__Action item__:
Copy out every line of the listing in which "weddings" appears.

Records for the exercise Block Start

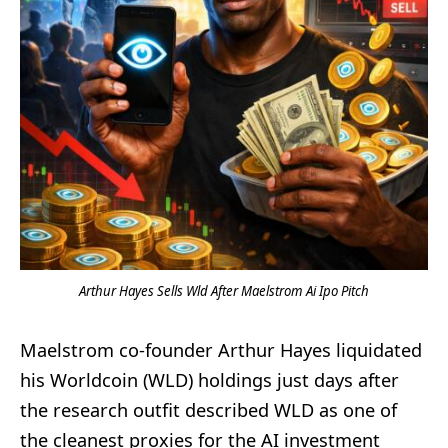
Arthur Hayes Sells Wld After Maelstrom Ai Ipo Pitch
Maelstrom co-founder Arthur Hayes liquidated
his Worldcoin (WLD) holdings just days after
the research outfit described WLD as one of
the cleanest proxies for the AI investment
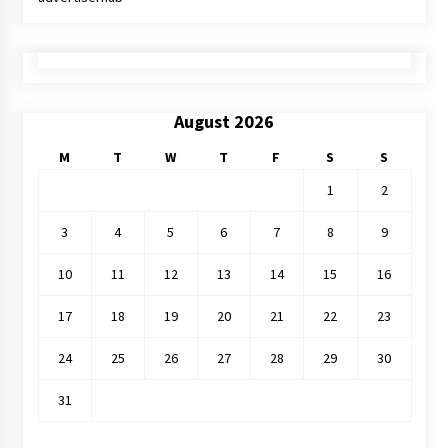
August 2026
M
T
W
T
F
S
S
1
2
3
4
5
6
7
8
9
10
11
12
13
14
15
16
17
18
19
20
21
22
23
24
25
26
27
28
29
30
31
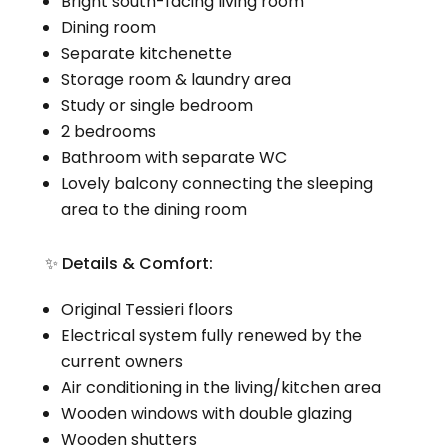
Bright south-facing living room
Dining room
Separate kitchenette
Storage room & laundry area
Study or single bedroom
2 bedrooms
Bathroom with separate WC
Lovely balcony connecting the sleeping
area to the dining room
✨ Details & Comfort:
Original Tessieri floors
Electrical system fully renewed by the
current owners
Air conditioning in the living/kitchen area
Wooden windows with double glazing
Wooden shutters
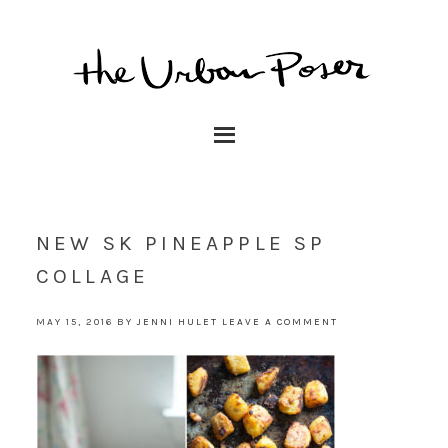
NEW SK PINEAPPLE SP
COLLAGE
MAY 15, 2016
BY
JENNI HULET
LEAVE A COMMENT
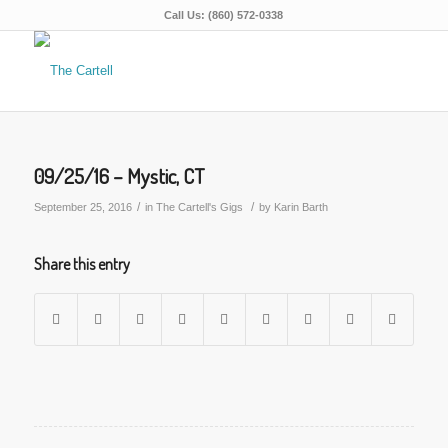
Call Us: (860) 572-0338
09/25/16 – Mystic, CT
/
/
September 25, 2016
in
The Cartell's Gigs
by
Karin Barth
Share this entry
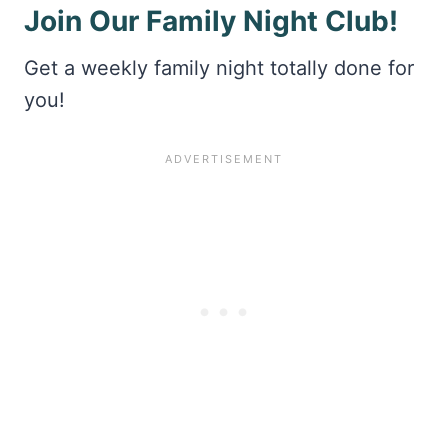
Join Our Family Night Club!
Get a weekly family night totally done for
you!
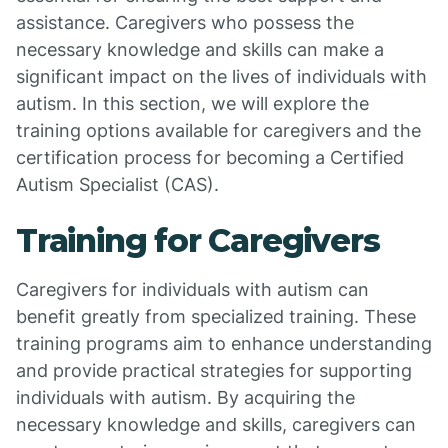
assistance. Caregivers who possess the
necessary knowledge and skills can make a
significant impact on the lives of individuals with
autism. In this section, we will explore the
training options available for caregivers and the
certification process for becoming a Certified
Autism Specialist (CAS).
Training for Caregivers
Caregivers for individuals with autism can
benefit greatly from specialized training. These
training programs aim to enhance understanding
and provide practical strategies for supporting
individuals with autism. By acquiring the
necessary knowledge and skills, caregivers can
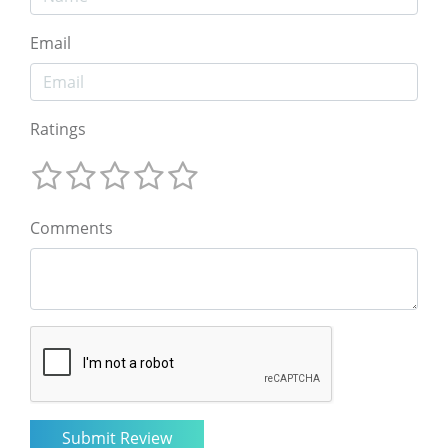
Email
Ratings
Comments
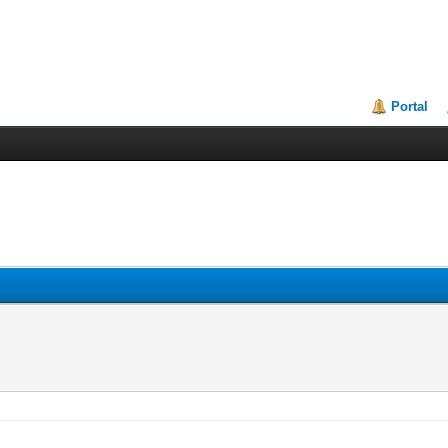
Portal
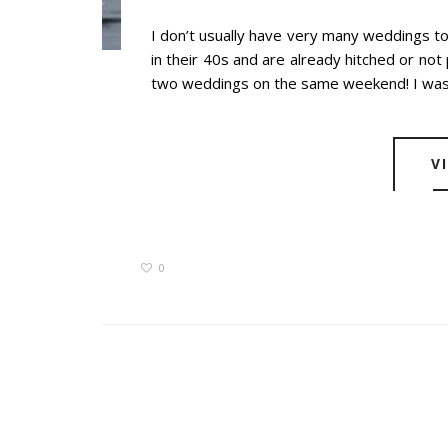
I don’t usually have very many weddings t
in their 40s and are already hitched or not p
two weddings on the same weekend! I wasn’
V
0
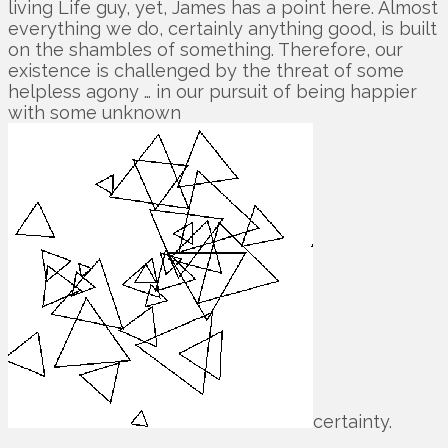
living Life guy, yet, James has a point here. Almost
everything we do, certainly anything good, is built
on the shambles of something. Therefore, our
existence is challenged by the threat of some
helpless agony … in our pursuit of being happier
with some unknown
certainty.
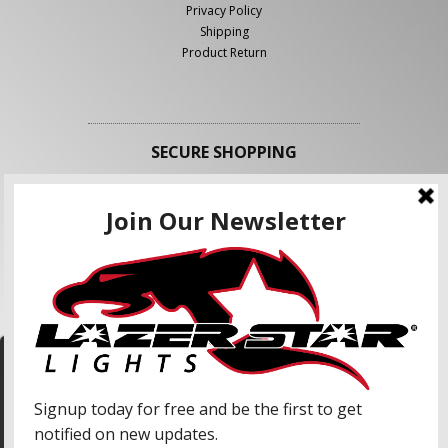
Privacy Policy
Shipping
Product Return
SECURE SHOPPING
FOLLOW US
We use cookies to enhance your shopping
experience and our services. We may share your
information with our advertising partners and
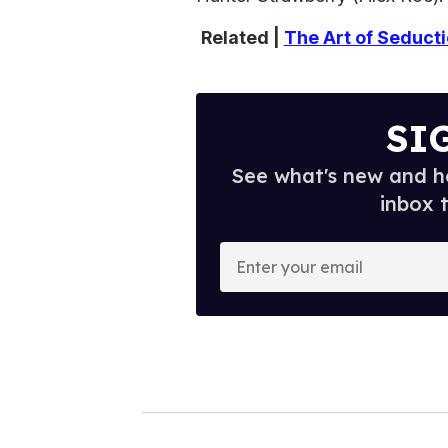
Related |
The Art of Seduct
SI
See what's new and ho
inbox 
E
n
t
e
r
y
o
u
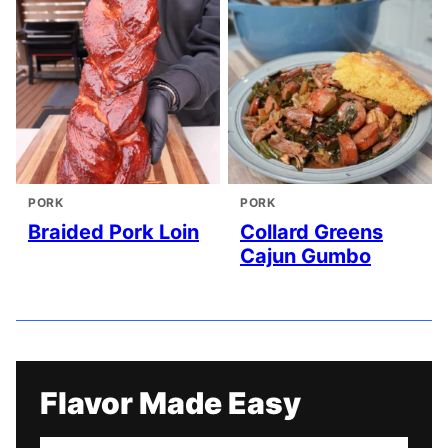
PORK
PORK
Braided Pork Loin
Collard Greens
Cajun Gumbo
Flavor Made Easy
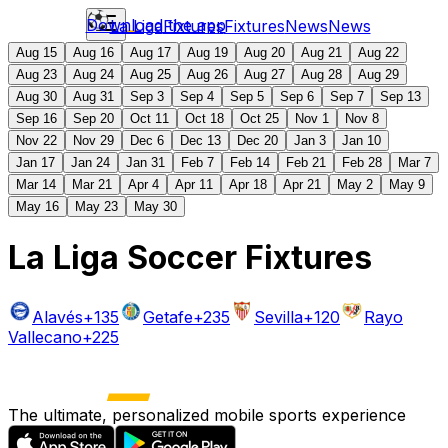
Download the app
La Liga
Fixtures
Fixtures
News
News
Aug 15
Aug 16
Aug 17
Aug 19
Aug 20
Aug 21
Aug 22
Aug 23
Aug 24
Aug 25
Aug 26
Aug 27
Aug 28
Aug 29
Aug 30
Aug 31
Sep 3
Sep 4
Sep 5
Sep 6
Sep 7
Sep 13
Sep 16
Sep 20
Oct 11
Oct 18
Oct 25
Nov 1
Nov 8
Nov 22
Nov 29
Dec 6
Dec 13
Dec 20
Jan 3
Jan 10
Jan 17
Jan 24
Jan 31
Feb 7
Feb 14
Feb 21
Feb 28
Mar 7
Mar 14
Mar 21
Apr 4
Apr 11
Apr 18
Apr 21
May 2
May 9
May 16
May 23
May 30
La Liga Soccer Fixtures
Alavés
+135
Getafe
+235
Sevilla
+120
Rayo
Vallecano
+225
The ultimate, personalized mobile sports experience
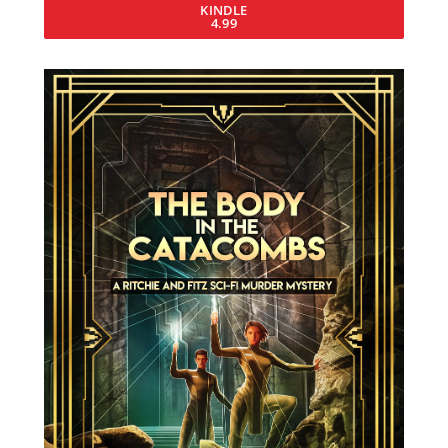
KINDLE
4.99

Records for the exercise Block End

__Task solution__:
I don’t usually have very many weddings t
two weddings on the same weekend! I wasn’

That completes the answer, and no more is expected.